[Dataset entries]
━━━━━━━━━━━━━━━━━━━━
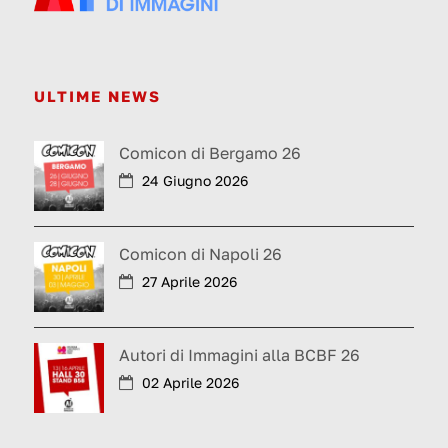
ULTIME NEWS
Comicon di Bergamo 26
24 Giugno 2026
Comicon di Napoli 26
27 Aprile 2026
Autori di Immagini alla BCBF 26
02 Aprile 2026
━━━━━━━━━━━━━━━━━━━━
[PROBLEM STATEMENT]: In the entries above, identify every line with the word "Comicon". Copy those lines.

[ANSWER FOR THIS EXERCISE]:
Comicon di Bergamo 26
Comicon di Napoli 26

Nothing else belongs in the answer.